WATCH ABOVE: Caitlin Wray now says if her son – who has autism – isn’t able to attend Victoria School as planned, she’ll take this fight to court. Fletcher Kent reports.
(*UPDATE: On Thursday, Caitlin Wray said EPSB contacted her late Wednesday to say it is working on finding a resolution. Wray also said the Victoria School Students Union is showing incredible support for her son Simon, sharing messages like “hope to see you in the halls Simon” on social media.)
EDMONTON — A St. Albert boy’s future is still uncertain following a funding dispute between the St. Albert and Edmonton public school districts. But now his mother says if nothing changes before his first day of school, she’ll take this fight to court.
“Ultimately, for my son Simon, nothing has changed,” said Caitlin Wray on Tuesday.
Simon Wray is starting Grade 7 this year. His mother says both Simon and her younger son Seth applied and were accepted to Victoria School for the Arts in Edmonton. A month ago, the family moved to St. Albert.

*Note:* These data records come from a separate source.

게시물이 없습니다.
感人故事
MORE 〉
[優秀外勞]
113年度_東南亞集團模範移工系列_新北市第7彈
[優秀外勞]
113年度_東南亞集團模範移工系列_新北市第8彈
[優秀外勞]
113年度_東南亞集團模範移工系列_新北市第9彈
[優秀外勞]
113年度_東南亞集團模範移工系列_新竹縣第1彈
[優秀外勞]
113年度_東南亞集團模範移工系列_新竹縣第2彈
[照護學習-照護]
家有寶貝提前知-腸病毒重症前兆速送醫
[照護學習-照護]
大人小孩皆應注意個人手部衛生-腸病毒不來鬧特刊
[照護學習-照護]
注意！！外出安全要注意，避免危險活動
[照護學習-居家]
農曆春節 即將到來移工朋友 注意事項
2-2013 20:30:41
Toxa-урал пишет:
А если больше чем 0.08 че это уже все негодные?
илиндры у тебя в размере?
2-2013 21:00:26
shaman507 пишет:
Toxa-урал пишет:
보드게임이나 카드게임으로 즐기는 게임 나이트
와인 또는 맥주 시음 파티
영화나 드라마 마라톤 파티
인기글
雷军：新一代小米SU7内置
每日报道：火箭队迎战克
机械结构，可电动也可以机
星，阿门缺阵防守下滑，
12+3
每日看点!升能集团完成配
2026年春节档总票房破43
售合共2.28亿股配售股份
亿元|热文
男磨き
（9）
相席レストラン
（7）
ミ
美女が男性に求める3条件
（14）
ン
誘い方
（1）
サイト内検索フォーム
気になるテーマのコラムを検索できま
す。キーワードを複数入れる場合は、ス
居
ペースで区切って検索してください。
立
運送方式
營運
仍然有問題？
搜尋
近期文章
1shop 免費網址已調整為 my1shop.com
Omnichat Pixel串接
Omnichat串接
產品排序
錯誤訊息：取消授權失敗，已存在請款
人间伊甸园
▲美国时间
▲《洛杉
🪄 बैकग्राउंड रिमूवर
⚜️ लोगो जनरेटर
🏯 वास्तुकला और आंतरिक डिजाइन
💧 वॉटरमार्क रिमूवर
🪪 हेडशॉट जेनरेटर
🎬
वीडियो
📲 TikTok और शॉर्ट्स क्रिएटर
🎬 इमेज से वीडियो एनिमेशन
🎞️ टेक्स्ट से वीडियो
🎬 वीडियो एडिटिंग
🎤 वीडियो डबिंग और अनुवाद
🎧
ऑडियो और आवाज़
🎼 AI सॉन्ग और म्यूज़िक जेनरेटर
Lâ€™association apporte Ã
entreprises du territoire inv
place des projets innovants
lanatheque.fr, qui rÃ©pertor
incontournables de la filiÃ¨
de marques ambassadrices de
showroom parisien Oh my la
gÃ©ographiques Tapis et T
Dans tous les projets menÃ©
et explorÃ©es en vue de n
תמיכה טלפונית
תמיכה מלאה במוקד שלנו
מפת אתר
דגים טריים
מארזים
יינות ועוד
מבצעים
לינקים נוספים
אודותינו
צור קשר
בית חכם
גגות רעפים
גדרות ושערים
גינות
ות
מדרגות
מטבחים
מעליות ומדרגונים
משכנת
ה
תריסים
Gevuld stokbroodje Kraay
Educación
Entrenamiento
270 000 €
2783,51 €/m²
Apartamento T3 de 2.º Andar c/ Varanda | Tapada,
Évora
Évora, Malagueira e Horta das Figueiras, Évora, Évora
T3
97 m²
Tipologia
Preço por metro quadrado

Simon has of a form of autism called Asperger’s. Edmonton Public Schools told the Wrays Simon could only attend Victoria School if his home board transferred designated provincial special needs funding. St. Albert Public refused to transfer any money. The superintendent for the school division would not talk about this specific case due to privacy reasons. However, Barry Wowk said board policy dictates, “Only when we cannot provide appropriate programming do we consider sponsorship in another district.”
Because St. Albert will not transfer the funding, Edmonton Public revoked Simon’s acceptance late last week.
An Edmonton Public Schools spokesperson would only say this issue does not involve the district. The student doesn’t live in Edmonton.
Wray and Inclusion Alberta claim Edmonton Public’s actions are discriminatory.
“We have three days until schools starts,” said Wray, holding back tears. “Unfortunately, our family has been put in the position where we’re going to have to seek legal advice just to get both of our boys to be treated equally.”
“Right now, my six-year-old will be at school on Sept. 8. His older brother will not and I have no idea how I’m going to explain that to them.”
Bruce Uditsky said Inclusion Alberta will help the Wrays pursue legal action.
“I think it’s incredibly important to secure the fact that both kids are of equal value, equally entitled and should be equally welcomed,” he said.
He stressed this particular fight is incredibly meaningful.
“It’s hard to come up with other examples that are more blatant in terms of their discriminatory effect, and because we, as an organization, see this repeatedly across districts, not just Edmonton Public,” Uditsky added.
On Tuesday morning, Alberta’s Education minister said he had spoken to both boards involved. David Eggen said he respects the autonomy of those boards but added, “I certainly have made it clear, I expect that the school boards can find some resolution to this issue as soon as possible.”
But Wray is not encouraged. She said she hasn’t heard from the minister’s office directly. However, Alberta Education contacted her at the request of the minister.
“They have offered us no solutions,” she said.
“I believed that our government would not let this kind of thing happen. As of now, I think that they might let it happen.”
She is committed to continuing to fight for her son and others who want both a specialized and a special needs education.
“These are fights worth fighting.”
Wray said her family is contemplating a Charter of Rights challenge.